> _Directions for this task_:
Please set down each of the lines below once more, exactly, omitting all pictures.

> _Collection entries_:
-- Opening Marker --

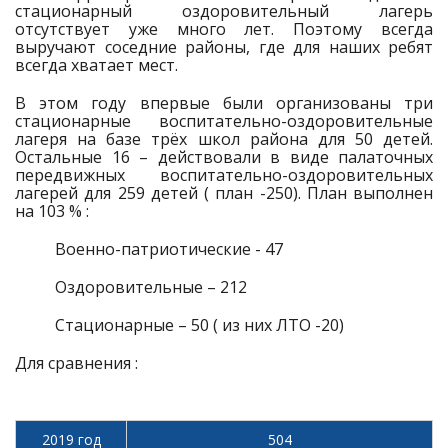
стационарный оздоровительный лагерь
отсутствует уже много лет. Поэтому всегда
выручают соседние районы, где для наших ребят
всегда хватает мест.
В этом году впервые были организованы три
стационарные воспитательно-оздоровительные
лагеря на базе трёх школ района для 50 детей.
Остальные 16 – действовали в виде палаточных
передвижных воспитательно-оздоровительных
лагерей для 259 детей ( план -250). План выполнен
на 103 % :
Военно-патриотические - 47
Оздоровительные – 212
Стационарные – 50 ( из них ЛТО -20)
Для сравнения :
2019 год
504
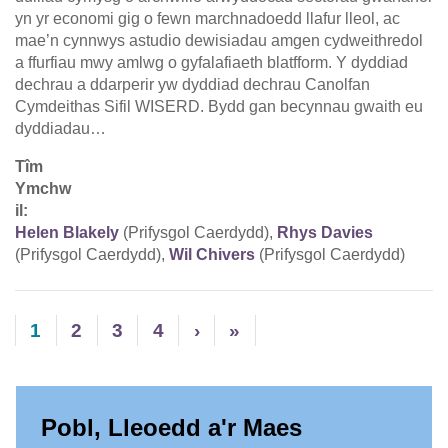
yn yr economi gig o fewn marchnadoedd llafur lleol, ac
mae’n cynnwys astudio dewisiadau amgen cydweithredol
a ffurfiau mwy amlwg o gyfalafiaeth blatfform. Y dyddiad
dechrau a ddarperir yw dyddiad dechrau Canolfan
Cymdeithas Sifil WISERD. Bydd gan becynnau gwaith eu
dyddiadau…
Tîm
Ymchw
il:
Helen Blakely
(Prifysgol Caerdydd),
Rhys Davies
(Prifysgol Caerdydd),
Wil Chivers
(Prifysgol Caerdydd)
1
2
3
4
›
»
Pobl, Lleoedd a'r Maes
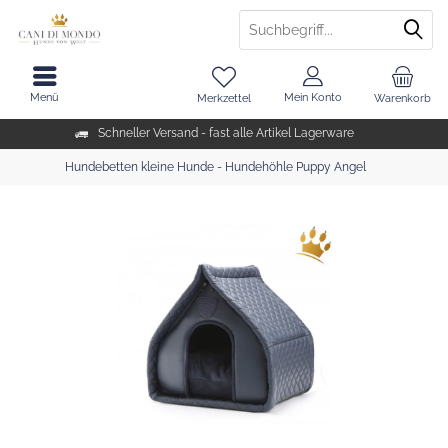
Menü
Mein Konto
Merkzettel
Warenkorb
Schneller Versand - fast alle Artikel Lagerware
Hundebetten kleine Hunde - Hundehöhle Puppy Angel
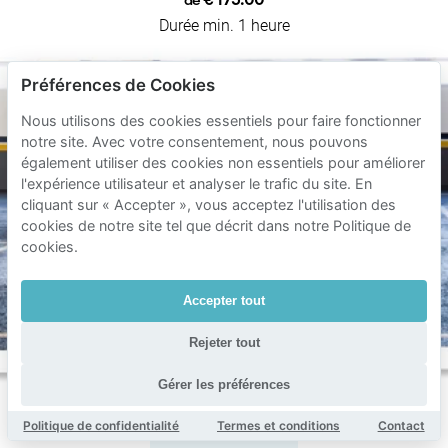
€ 175.00
de
Durée min. 1 heure
Préférences de Cookies
Nous utilisons des cookies essentiels pour faire fonctionner
notre site. Avec votre consentement, nous pouvons
également utiliser des cookies non essentiels pour améliorer
l'expérience utilisateur et analyser le trafic du site. En
cliquant sur « Accepter », vous acceptez l'utilisation des
cookies de notre site tel que décrit dans notre Politique de
cookies.
Accepter tout
Rejeter tout
Gérer les préférences
Politique de confidentialité
Termes et conditions
Contact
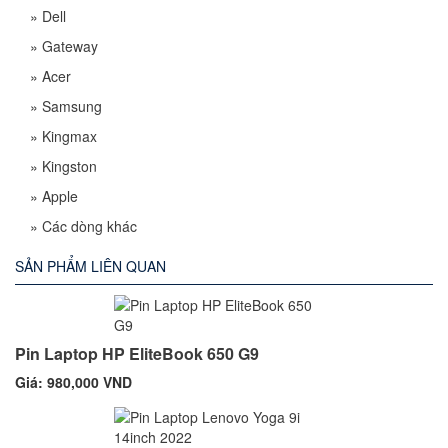
»
Dell
»
Gateway
»
Acer
»
Samsung
»
Kingmax
»
Kingston
»
Apple
»
Các dòng khác
SẢN PHẨM LIÊN QUAN
Pin Laptop HP EliteBook 650 G9
Giá: 980,000 VND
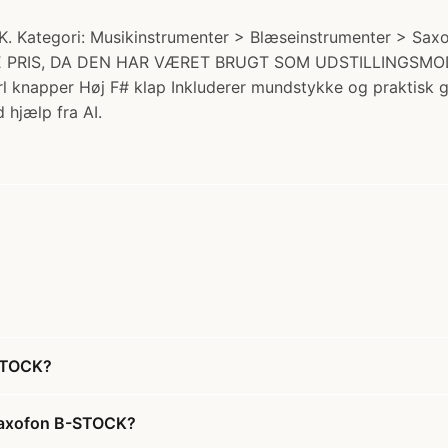
ategori: Musikinstrumenter > Blæseinstrumenter > Saxofo
E PRIS, DA DEN HAR VÆRET BRUGT SOM UDSTILLINGSMODEL
arl knapper Høj F# klap Inkluderer mundstykke og praktisk
 hjælp fra AI.
STOCK?
saxofon B-STOCK?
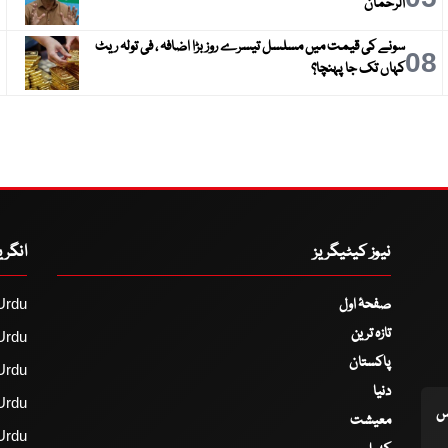
الرحمان
سونے کی قیمت میں مسلسل تیسرے روز بڑا اضافہ ، فی تولہ ریٹ
9
08
کہاں تک جا پہنچا؟
نیوز کیٹیگریز
انگر
صفحۂ اول
Urdu
تازہ ترین
Urdu
پاکستان
Urdu
دنیا
Urdu
اس
معیشت
Urdu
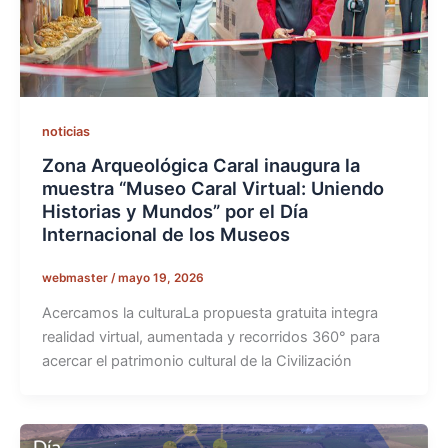
noticias
Zona Arqueológica Caral inaugura la
muestra “Museo Caral Virtual: Uniendo
Historias y Mundos” por el Día
Internacional de los Museos
webmaster
/
mayo 19, 2026
Acercamos la culturaLa propuesta gratuita integra
realidad virtual, aumentada y recorridos 360° para
acercar el patrimonio cultural de la Civilización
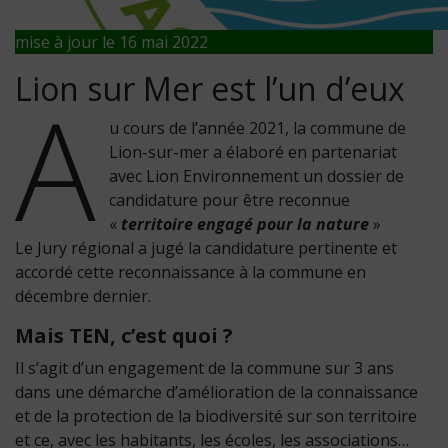
mise à jour le 16 mai 2022
Lion sur Mer est l’un d’eux
A
u cours de l’année 2021, la commune de
Lion-sur-mer a élaboré en partenariat
avec Lion Environnement un dossier de
candidature pour être reconnue
«
territoire engagé pour la nature
»
Le Jury régional a jugé la candidature pertinente et
accordé cette reconnaissance à la commune en
décembre dernier.
Mais TEN, c’est quoi ?
Il s’agit d’un engagement de la commune sur 3 ans
dans une démarche d’amélioration de la connaissance
et de la protection de la biodiversité sur son territoire
et ce, avec les habitants, les écoles, les associations…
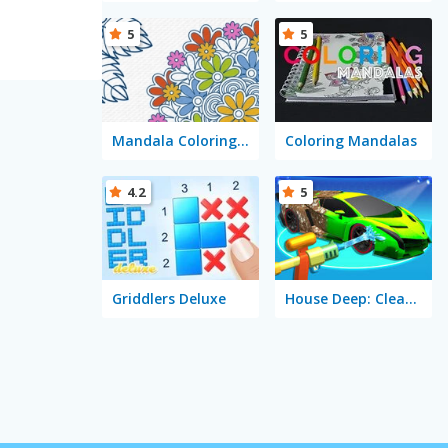
5
5
Mandala Coloring Book
Coloring Mandalas
4.2
5
Griddlers Deluxe
House Deep: Clean Sim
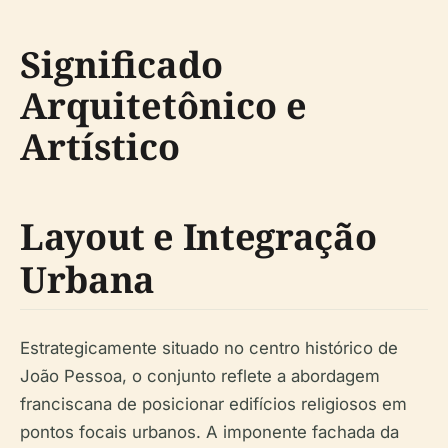
Significado
Arquitetônico e
Artístico
Layout e Integração
Urbana
Estrategicamente situado no centro histórico de
João Pessoa, o conjunto reflete a abordagem
franciscana de posicionar edifícios religiosos em
pontos focais urbanos. A imponente fachada da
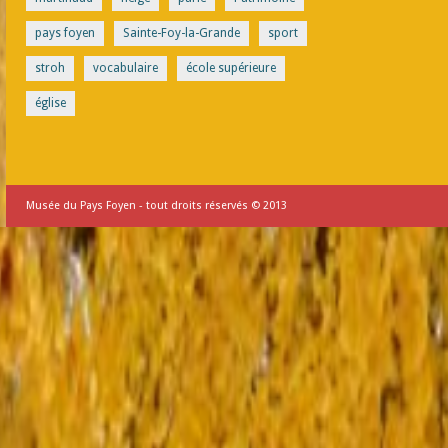
pays foyen
Sainte-Foy-la-Grande
sport
stroh
vocabulaire
école supérieure
église
Musée du Pays Foyen - tout droits réservés © 2013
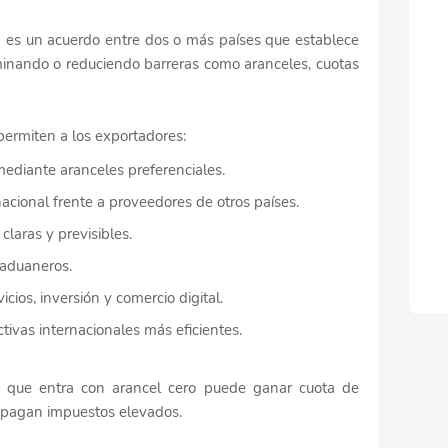
 es un acuerdo entre dos o más países que establece
liminando o reduciendo barreras como aranceles, cuotas
permiten a los exportadores:
mediante aranceles preferenciales.
nacional frente a proveedores de otros países.
laras y previsibles.
 aduaneros.
cios, inversión y comercio digital.
ivas internacionales más eficientes.
to que entra con arancel cero puede ganar cuota de
 pagan impuestos elevados.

-- Closing Marker --

> _Worked solution_:
стационарный оздоровительный лагерь
отсутствует уже много лет. Поэтому всегда
выручают соседние районы, где для наших ребят
всегда хватает мест.
В этом году впервые были организованы три
стационарные воспитательно-оздоровительные
лагеря на базе трёх школ района для 50 детей.
Остальные 16 – действовали в виде палаточных
передвижных воспитательно-оздоровительных
лагерей для 259 детей ( план -250). План выполнен
на 103 % :
Военно-патриотические - 47
Оздоровительные – 212
Стационарные – 50 ( из них ЛТО -20)
Для сравнения :
2019 год
504
yn yr economi gig o fewn marchnadoedd llafur lleol, ac
mae’n cynnwys astudio dewisiadau amgen cydweithredol
a ffurfiau mwy amlwg o gyfalafiaeth blatfform. Y dyddiad
dechrau a ddarperir yw dyddiad dechrau Canolfan
Cymdeithas Sifil WISERD. Bydd gan becynnau gwaith eu
dyddiadau…
Tîm
Ymchw
il:
Helen Blakely
(Prifysgol Caerdydd),
Rhys Davies
(Prifysgol Caerdydd),
Wil Chivers
(Prifysgol Caerdydd)
1
2
3
4
›
»
Pobl, Lleoedd a'r Maes
Menü
Mein Konto
Merkzettel
Warenkorb
Schneller Versand - fast alle Artikel Lagerware
Hundebetten kleine Hunde - Hundehöhle Puppy Angel
€ 175.00
de
Durée min. 1 heure
Préférences de Cookies
Nous utilisons des cookies essentiels pour faire fonctionner
notre site. Avec votre consentement, nous pouvons
également utiliser des cookies non essentiels pour améliorer
l'expérience utilisateur et analyser le trafic du site. En
cliquant sur « Accepter », vous acceptez l'utilisation des
cookies de notre site tel que décrit dans notre Politique de
cookies.
Accepter tout
Rejeter tout
Gérer les préférences
Politique de confidentialité
Termes et conditions
Contact
»
Dell
»
Gateway
»
Acer
»
Samsung
»
Kingmax
»
Kingston
»
Apple
»
Các dòng khác
SẢN PHẨM LIÊN QUAN
Pin Laptop HP EliteBook 650 G9
Giá: 980,000 VND
ategori: Musikinstrumenter > Blæseinstrumenter > Saxofo
E PRIS, DA DEN HAR VÆRET BRUGT SOM UDSTILLINGSMODEL
arl knapper Høj F# klap Inkluderer mundstykke og praktisk
 hjælp fra AI.
STOCK?
saxofon B-STOCK?
الرحمان
سونے کی قیمت میں مسلسل تیسرے روز بڑا اضافہ ، فی تولہ ریٹ
9
08
کہاں تک جا پہنچا؟
نیوز کیٹیگریز
انگر
صفحۂ اول
Urdu
تازہ ترین
Urdu
پاکستان
Urdu
دنیا
Urdu
اس
معیشت
Urdu
noticias
Zona Arqueológica Caral inaugura la
muestra “Museo Caral Virtual: Uniendo
Historias y Mundos” por el Día
Internacional de los Museos
webmaster
/
mayo 19, 2026
Acercamos la culturaLa propuesta gratuita integra
realidad virtual, aumentada y recorridos 360° para
acercar el patrimonio cultural de la Civilización
mise à jour le 16 mai 2022
Lion sur Mer est l’un d’eux
A
u cours de l’année 2021, la commune de
Lion-sur-mer a élaboré en partenariat
avec Lion Environnement un dossier de
candidature pour être reconnue
«
territoire engagé pour la nature
»
Le Jury régional a jugé la candidature pertinente et
accordé cette reconnaissance à la commune en
décembre dernier.
Mais TEN, c’est quoi ?
Il s’agit d’un engagement de la commune sur 3 ans
dans une démarche d’amélioration de la connaissance
et de la protection de la biodiversité sur son territoire
et ce, avec les habitants, les écoles, les associations…
5
5
Mandala Coloring Book
Coloring Mandalas
4.2
5
Griddlers Deluxe
House Deep: Clean Sim
Significado
Arquitetônico e
Artístico
Layout e Integração
Urbana
Estrategicamente situado no centro histórico de
João Pessoa, o conjunto reflete a abordagem
franciscana de posicionar edifícios religiosos em
pontos focais urbanos. A imponente fachada da
pays foyen
Sainte-Foy-la-Grande
sport
stroh
vocabulaire
école supérieure
église
Musée du Pays Foyen - tout droits réservés © 2013
 es un acuerdo entre dos o más países que establece
liminando o reduciendo barreras como aranceles, cuotas
permiten a los exportadores:
mediante aranceles preferenciales.
nacional frente a proveedores de otros países.
laras y previsibles.
 aduaneros.
cios, inversión y comercio digital.
ivas internacionales más eficientes.
to que entra con arancel cero puede ganar cuota de
 pagan impuestos elevados.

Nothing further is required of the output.